Epigenotoxicity: a danger to the future life
Published in Journal of Environmental Science and Health, Part A, 2023
Farzaneh Kefayati, Atoosa Karimi Babaahmadi, Taraneh Mousavi, Mahshid Hodjat, Mohammad Abdollahi
Liver cancer can be divided into different types. The main two types of it are hepatocellular carcinoma (HCC) and hepatoblastoma (HBL), which correlates with hepatocyte cells.[161] A cohort study on 74 surgical specimens showed a global DNA methylation and its relation with the PRC2 complex in HCC responsible for cell reprogramming.[162] Another examination on HBL sample tissues reported an elevated HDAC1 expression in HBL; subsequently, CIEBPα protein and SP5 transcription factor gene were overexpressed.

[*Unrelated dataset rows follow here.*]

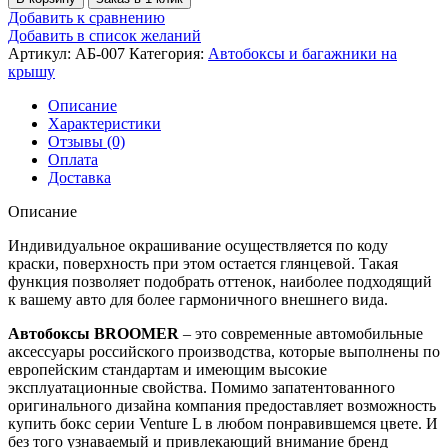
Добавить к сравнению
Добавить в список желаний
Артикул:
АБ-007
Категория:
Автобоксы и багажники на
крышу
Описание
Характеристики
Отзывы (0)
Оплата
Доставка
Описание
Индивидуальное окрашивание осуществляется по коду
краски, поверхность при этом остается глянцевой. Такая
функция позволяет подобрать оттенок, наиболее подходящий
к вашему авто для более гармоничного внешнего вида.
Автобоксы BROOMER
– это современные автомобильные
аксессуары российского производства, которые выполнены по
европейским стандартам и имеющим высокие
эксплуатационные свойства. Помимо запатентованного
оригинального дизайна компания предоставляет возможность
купить бокс серии Venture L в любом понравившемся цвете. И
без того узнаваемый и привлекающий внимание бренд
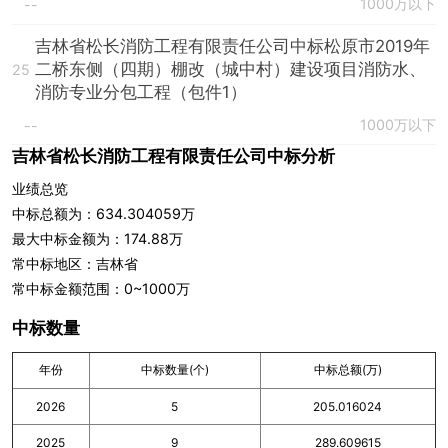
1000万以下
--
吉林省松长消防工程有限责任公司中标松原市2019年
二桥东侧（四期）棚改（城中村）建设项目消防水、
25
消防专业分包工程（包件1）
1000万以下
--
吉林省松长消防工程有限责任公司中标分析
业绩总览
中标总额为：634.304059万
最大中标金额为：174.88万
常中标地区：吉林省
常中标金额范围：0~1000万
中标数量
年份
中标数量(个)
中标总额(万)
2026
5
205.016024
2025
9
289.609615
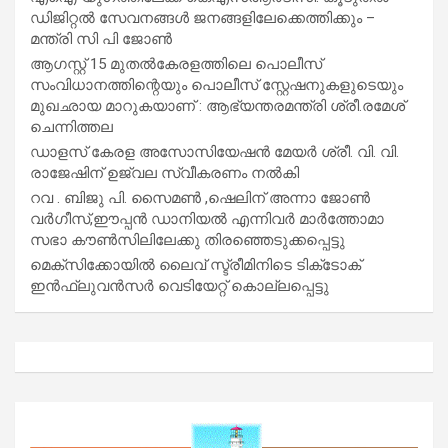
ഡിജിറ്റൽ സേവനങ്ങൾ ജനങ്ങളിലേക്കെത്തിക്കും –
മന്ത്രി സി പി ജോൺ
ആഗസ്റ്റ് 15 മുതല്‍കേരളത്തിലെ പൊലീസ്
സംവിധാനത്തിന്റെയും പൊലീസ് സ്റ്റേഷനുകളുടെയും
മുഖഛായ മാറുകയാണ് : ആഭ്യന്തരമന്ത്രി ശ്രീ.രമേശ്
ചെന്നിത്തല
ഡാളസ് കേരള അസോസിയേഷൻ മേയർ ശ്രീ. വി. വി.
രാജേഷിന് ഉജ്വല സ്വീകരണം നൽകി
റവ . ബിജു പി. സൈമൺ ,ഷെലിന് അന്നാ ജോൺ
വർഗീസ്,ഈപ്പൻ ഡാനിയൽ എന്നിവർ മാർത്തോമാ
സഭാ കൗൺസിലിലേക്കു തിരഞ്ഞെടുക്കപ്പെട്ടു
മെക്സിക്കോയിൽ ലൈവ് സ്ട്രീമിനിടെ ടിക്‌ടോക്
ഇൻഫ്ലുവൻസർ വെടിയേറ്റ് കൊല്ലപ്പെട്ടു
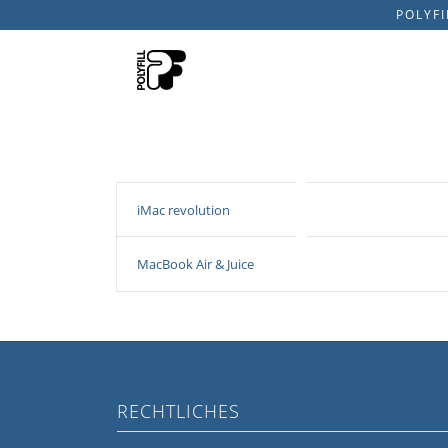
POLYFI
iMac revolution
MacBook Air & Juice
RECHTLICHES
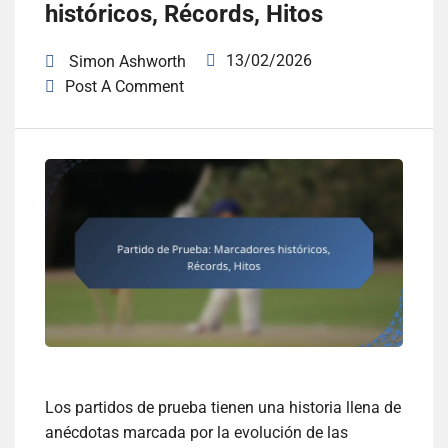
históricos, Récords, Hitos
13/02/2026
Simon Ashworth
Post A Comment
Los partidos de prueba tienen una historia llena de
anécdotas marcada por la evolución de las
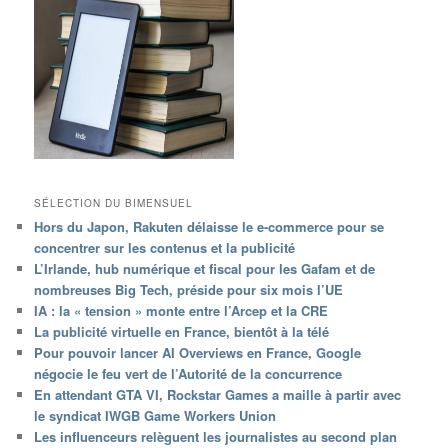
SÉLECTION DU BIMENSUEL
Hors du Japon, Rakuten délaisse le e-commerce pour se
concentrer sur les contenus et la publicité
L’Irlande, hub numérique et fiscal pour les Gafam et de
nombreuses Big Tech, préside pour six mois l’UE
IA : la « tension » monte entre l’Arcep et la CRE
La publicité virtuelle en France, bientôt à la télé
Pour pouvoir lancer AI Overviews en France, Google
négocie le feu vert de l’Autorité de la concurrence
En attendant GTA VI, Rockstar Games a maille à partir avec
le syndicat IWGB Game Workers Union
Les influenceurs relèguent les journalistes au second plan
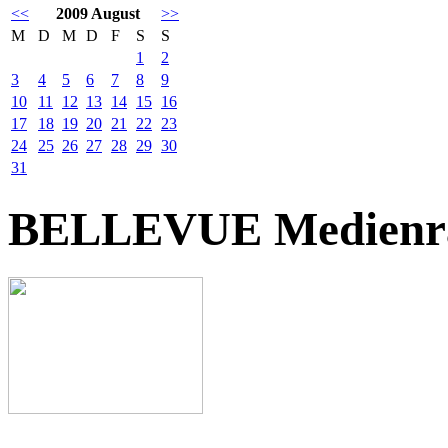
<<
2009 August
>>
M
D
M
D
F
S
S
1
2
3
4
5
6
7
8
9
10
11
12
13
14
15
16
17
18
19
20
21
22
23
24
25
26
27
28
29
30
31
BELLEVUE Medienr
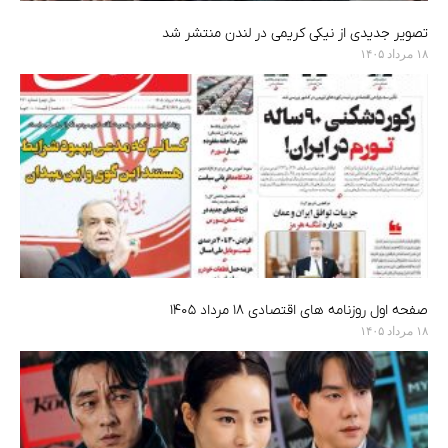
تصویر جدیدی از نیکی کریمی در لندن منتشر شد
۱۸ مرداد ۱۴۰۵
صفحه اول روزنامه های اقتصادی ۱۸ مرداد ۱۴۰۵
۱۸ مرداد ۱۴۰۵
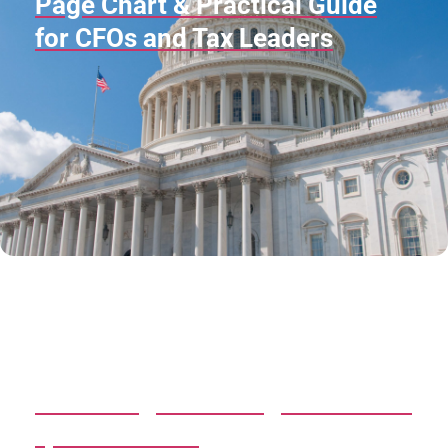
Page Chart & Practical Guide
for CFOs and Tax Leaders
Assessing SEC Filing Status and
Qualifications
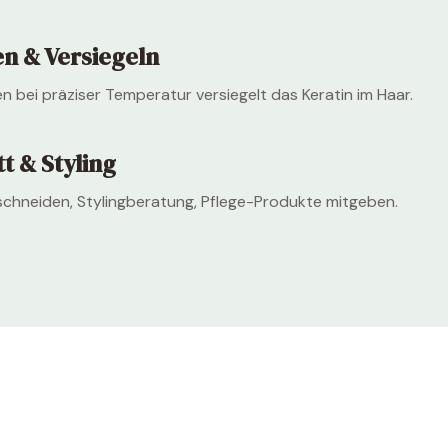
n & Versiegeln
en bei präziser Temperatur versiegelt das Keratin im Haar.
t & Styling
schneiden, Stylingberatung, Pflege-Produkte mitgeben.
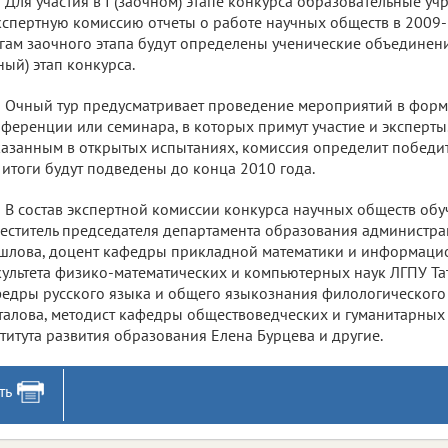
Для участия в I (заочном) этапе конкурса образовательные у
кспертную комиссию отчеты о работе научных обществ в 2009-
гам заочного этапа будут определены ученические объединени
ный) этап конкурса.
Очный тур предусматривает проведение мероприятий в форма
ференции или семинара, в которых примут участие и эксперты.
азанным в открытых испытаниях, комиссия определит победит
 итоги будут подведены до конца 2010 года.
В состав экспертной комиссии конкурса научных обществ о
еститель председателя департамента образования администра
лова, доцент кафедры прикладной математики и информаци
ультета физико-математических и компьютерных наук ЛГПУ Та
едры русского языка и общего языкознания филологического 
алова, методист кафедры обществоведческих и гуманитарных
титута развития образования Елена Бурцева и другие.
ть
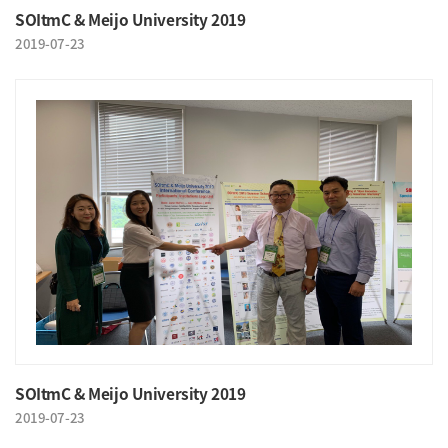
SOItmC & Meijo University 2019
2019-07-23
SOItmC & Meijo University 2019
2019-07-23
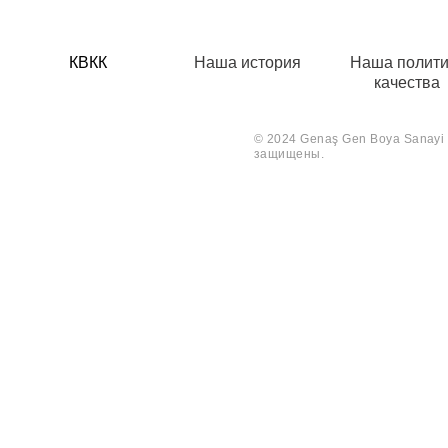
КВКК
Наша история
Наша полити
качества
© 2024 Genaş Gen Boya Sanayi V
защищены.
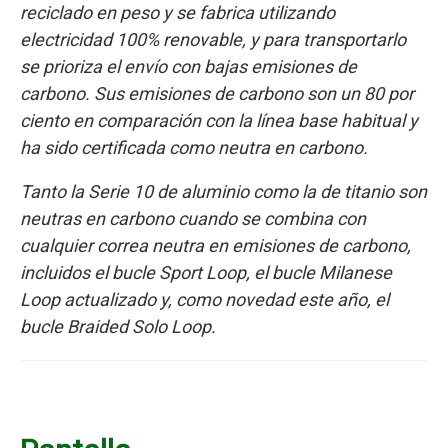
reciclado en peso y se fabrica utilizando
electricidad 100% renovable, y para transportarlo
se prioriza el envío con bajas emisiones de
carbono. Sus emisiones de carbono son un 80 por
ciento en comparación con la línea base habitual y
ha sido certificada como neutra en carbono.
Tanto la Serie 10 de aluminio como la de titanio son
neutras en carbono cuando se combina con
cualquier correa neutra en emisiones de carbono,
incluidos el bucle Sport Loop, el bucle Milanese
Loop actualizado y, como novedad este año, el
bucle Braided Solo Loop.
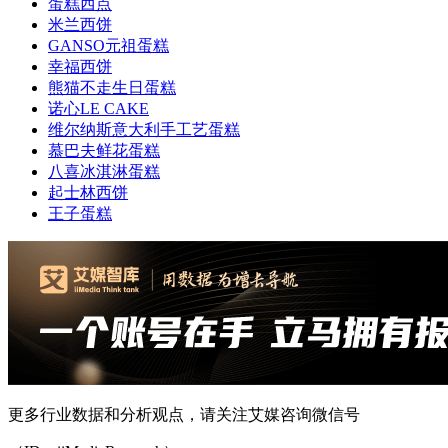
蛋糕西点
米兰西饼
GANSO元祖蛋糕
幸福西饼
熊猫不走生日蛋糕
诺心LE CAKE
维尔纳斯意大利手工艺蛋糕
慕巴夫鲜花蛋糕
八喜冰淇淋蛋糕
起士林西饼
王子蛋糕
更多行业数据和分析观点，请关注艾媒咨询微信号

These pathways are responsible for HBL onset by the mediation of epigenetic regulation.[161]In vivo and in vitro study using human hepatoma cell line Hep3B demonstrated that overexpression of miR-155 in HCC inhibits H3F3A and the H3K27me1/2/3 modifications, as well as suppression of P21WAF1/CIP1 via increases the CDK2 phosphorylation; thus it has a key role in liver cancer growth and development.[163] Aflatoxin B1 (AFB1) is a mycotoxin that causes gene mutation via DNA interaction and forming AFB1-adducts. Studies claimed that alteration in the DNA methylation pattern of some genes can synergically help this mutation in HCC.[215]